■ Exercise description: Beginning at the line that contains "Return results in <instances>...</instances>. Mask anything" and ending at the last line of the records below, retype each line exactly and add nothing.

(Records from a dataset)

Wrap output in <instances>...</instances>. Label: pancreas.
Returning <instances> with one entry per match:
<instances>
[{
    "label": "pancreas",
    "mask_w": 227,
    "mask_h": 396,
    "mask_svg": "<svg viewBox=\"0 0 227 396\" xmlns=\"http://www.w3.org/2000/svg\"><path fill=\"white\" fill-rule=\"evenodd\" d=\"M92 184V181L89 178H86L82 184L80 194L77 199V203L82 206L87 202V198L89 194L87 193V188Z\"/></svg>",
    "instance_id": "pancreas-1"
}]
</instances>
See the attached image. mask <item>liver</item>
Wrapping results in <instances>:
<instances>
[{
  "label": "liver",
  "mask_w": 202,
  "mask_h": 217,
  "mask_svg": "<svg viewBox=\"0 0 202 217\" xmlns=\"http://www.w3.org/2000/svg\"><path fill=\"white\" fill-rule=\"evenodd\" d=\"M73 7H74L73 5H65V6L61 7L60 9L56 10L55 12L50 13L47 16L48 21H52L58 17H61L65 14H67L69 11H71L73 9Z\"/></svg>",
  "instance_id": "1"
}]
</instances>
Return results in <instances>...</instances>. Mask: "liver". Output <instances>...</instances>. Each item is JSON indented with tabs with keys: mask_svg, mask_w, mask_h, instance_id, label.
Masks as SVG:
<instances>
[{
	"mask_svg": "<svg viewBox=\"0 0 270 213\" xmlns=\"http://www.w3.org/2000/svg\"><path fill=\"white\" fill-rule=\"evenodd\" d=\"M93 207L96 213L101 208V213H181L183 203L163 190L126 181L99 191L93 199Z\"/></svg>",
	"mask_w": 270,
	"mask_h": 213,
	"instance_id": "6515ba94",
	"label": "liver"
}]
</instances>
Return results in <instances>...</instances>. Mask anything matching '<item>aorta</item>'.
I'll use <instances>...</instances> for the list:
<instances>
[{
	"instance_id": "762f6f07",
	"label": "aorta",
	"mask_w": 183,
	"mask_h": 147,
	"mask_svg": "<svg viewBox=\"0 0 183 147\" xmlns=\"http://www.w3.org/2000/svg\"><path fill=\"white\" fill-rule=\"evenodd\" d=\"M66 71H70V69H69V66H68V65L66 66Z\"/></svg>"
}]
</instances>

■ Output:
Return results in <instances>...</instances>. Mask anything matching '<item>aorta</item>'.
I'll use <instances>...</instances> for the list:
<instances>
[{
	"instance_id": "762f6f07",
	"label": "aorta",
	"mask_w": 183,
	"mask_h": 147,
	"mask_svg": "<svg viewBox=\"0 0 183 147\" xmlns=\"http://www.w3.org/2000/svg\"><path fill=\"white\" fill-rule=\"evenodd\" d=\"M66 71H70V69H69V66H68V65L66 66Z\"/></svg>"
}]
</instances>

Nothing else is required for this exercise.